Testigo. No le parecería maravilloso al pastor Miller si llevara al Señor a este profesor universitario. Si cito las Escrituras, podré perderle... ¡Oh, a Darlene le daría un ataque si apareciera en los servicios del miércoles por la noche con este agnóstico... ateo... lo que sea, dispuesto a acudir a Cristo!

—Él nos da la fuerza que necesitamos cuando la necesitamos —estaba diciendo Barbara—. Aunque no podamos comprender esas cosas, hay un motivo. Un motivo para todo. Gail fue llamada a casa por algún motivo que el buen Dios revelará cuando llegue nuestra hora.

Bremen asintió, distraído, y se puso en pie. Algo sorprendidos, Bob y Barbara se levantaron también. Los acompañó hasta la puerta.

—Si hay algo que podamos hacer... —empezó a decir Bob.

—La verdad es que sí —dijo Bremen—. Me preguntaba si podríais cuidar de Gernisavien mientras paso fuera una temporada.

Barbara sonrió y frunció el ceño al mismo tiempo.

—¿La gata? Quiero decir, claro... Gerny se lleva bien con mis dos siameses... nos encantará... pero ¿cuánto tiempo piensas...?

Bremen intentó sonreír.

—Una temporada, hasta que resuelva las cosas. Me sentiría mejor si Gernisavien estuviera con vosotros en vez de con el veterinario o en el hogar de acogida para gatos de Conestoga. Podría dejárosla por la mañana, si os parece bien.

—Sí —dijo Bob, estrechando de nuevo la mano de Bremen. Cinco minutos para el partido.

Bremen saludó con la mano mientras ellos daban la vuelta en su Honda y desaparecían por el camino de gravilla. Luego entró en la casa y fue pasando lentamente de una habitación a otra.

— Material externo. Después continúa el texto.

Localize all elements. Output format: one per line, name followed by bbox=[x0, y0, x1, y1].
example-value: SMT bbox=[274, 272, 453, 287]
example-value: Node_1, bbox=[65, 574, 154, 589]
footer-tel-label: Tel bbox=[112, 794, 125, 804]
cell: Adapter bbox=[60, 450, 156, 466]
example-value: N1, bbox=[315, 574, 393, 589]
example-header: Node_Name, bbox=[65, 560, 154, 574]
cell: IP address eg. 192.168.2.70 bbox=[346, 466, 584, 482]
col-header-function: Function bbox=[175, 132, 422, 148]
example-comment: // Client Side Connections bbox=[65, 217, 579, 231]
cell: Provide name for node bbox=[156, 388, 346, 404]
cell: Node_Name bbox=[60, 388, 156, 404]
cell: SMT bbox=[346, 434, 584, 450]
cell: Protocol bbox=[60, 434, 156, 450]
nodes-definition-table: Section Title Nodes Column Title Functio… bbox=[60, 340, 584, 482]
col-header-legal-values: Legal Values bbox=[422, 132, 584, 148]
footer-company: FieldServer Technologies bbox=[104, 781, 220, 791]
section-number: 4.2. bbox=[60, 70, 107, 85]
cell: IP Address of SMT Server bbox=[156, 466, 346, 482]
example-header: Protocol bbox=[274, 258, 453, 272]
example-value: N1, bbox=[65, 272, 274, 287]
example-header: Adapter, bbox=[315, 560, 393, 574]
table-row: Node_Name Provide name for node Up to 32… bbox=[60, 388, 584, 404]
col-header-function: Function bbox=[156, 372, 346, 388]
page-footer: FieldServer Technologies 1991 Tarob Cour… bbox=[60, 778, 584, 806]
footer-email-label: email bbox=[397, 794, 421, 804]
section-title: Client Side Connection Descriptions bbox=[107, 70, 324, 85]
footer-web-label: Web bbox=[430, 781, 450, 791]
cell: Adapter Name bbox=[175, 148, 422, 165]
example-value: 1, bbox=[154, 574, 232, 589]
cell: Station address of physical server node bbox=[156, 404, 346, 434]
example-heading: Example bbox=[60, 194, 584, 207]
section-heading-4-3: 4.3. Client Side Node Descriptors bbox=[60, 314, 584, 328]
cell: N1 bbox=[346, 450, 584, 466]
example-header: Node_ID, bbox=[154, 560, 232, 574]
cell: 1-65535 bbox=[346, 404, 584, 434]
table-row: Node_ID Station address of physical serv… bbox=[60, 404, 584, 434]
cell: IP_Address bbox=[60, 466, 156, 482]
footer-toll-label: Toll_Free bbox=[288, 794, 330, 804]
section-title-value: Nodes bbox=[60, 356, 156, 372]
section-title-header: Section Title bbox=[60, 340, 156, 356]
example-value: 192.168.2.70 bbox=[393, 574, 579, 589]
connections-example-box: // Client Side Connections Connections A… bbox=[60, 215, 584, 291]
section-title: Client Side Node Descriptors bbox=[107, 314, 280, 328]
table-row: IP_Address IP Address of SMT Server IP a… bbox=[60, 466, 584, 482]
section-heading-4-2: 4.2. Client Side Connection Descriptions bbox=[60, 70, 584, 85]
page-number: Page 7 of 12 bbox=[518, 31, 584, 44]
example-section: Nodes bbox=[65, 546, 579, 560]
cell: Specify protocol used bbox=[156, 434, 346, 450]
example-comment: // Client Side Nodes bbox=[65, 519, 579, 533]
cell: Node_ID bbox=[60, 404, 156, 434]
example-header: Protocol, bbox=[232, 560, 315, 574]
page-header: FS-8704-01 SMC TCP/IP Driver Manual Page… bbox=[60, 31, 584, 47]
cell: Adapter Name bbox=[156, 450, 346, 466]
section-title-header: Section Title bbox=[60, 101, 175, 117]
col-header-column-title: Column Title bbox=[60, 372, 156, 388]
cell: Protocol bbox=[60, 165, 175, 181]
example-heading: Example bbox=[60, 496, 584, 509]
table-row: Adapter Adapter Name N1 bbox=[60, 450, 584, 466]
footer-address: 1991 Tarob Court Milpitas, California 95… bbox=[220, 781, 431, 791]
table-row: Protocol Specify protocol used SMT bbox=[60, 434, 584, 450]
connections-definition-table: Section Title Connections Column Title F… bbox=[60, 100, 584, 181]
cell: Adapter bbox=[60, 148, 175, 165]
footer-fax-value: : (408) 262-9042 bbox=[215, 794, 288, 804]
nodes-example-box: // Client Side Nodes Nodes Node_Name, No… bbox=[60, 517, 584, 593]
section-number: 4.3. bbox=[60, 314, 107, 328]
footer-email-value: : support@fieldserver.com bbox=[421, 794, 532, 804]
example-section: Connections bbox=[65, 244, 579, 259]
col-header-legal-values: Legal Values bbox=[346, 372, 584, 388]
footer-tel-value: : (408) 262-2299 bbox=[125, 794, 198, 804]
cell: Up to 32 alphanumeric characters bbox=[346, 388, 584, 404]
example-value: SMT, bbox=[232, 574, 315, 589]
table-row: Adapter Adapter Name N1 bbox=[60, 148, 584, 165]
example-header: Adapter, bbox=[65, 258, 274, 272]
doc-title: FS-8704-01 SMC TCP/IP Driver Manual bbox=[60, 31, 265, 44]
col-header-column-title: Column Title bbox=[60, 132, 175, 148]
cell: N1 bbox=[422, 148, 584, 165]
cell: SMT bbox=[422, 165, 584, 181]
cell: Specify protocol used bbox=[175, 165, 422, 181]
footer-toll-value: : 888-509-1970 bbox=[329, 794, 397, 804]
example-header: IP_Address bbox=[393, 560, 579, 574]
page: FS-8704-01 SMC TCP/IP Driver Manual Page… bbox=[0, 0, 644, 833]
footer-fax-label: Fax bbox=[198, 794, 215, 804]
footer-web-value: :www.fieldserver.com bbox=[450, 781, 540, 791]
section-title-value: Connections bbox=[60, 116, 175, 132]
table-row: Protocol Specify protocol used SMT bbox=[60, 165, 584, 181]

Gernisavien dormía en la manta azul que había al pie de la cama. Volvió la cabeza manchada cuando Bremen entró en la habitación y los ojos amarillos lo miraron acusadores por haberla despertado. Bremen le acarició el cuello y se acercó al armario. Descolgó una de las blusas de Gail y se la llevó a la mejilla un segundo, luego se cubrió la cara con ella e inhaló profundamente. Salió de la habitación y volvió a su estudio, pasillo abajo. Los trabajos de los alumnos permanecían amontonados donde los había dejado un mes antes. Sus ecuaciones de Fourier estaban esparcidas allí donde las había garabateado en estallidos de inspiración, a las dos de la madrugada, la semana antes del diagnóstico de Gail. Montones de manuscritos y revistas sin leer cubrían cada superficie.

Bremen se quedó de pie un minuto en el centro de la habitación, frotándose las sienes. Incluso allí, a setecientos metros del vecino más cercano y a doce kilómetros de la ciudad y la autopista, la cabeza le zumbaba y le chisporroteaba de neurocháchara. Era como si toda su vida hubiera escuchado bajito una radio encendida en otra habitación y de repente, de algún modo, alguien le hubiera instalado un altavoz en la cabeza y hubiera puesto el volumen al máximo. Desde la mañana en que había muerto Gail.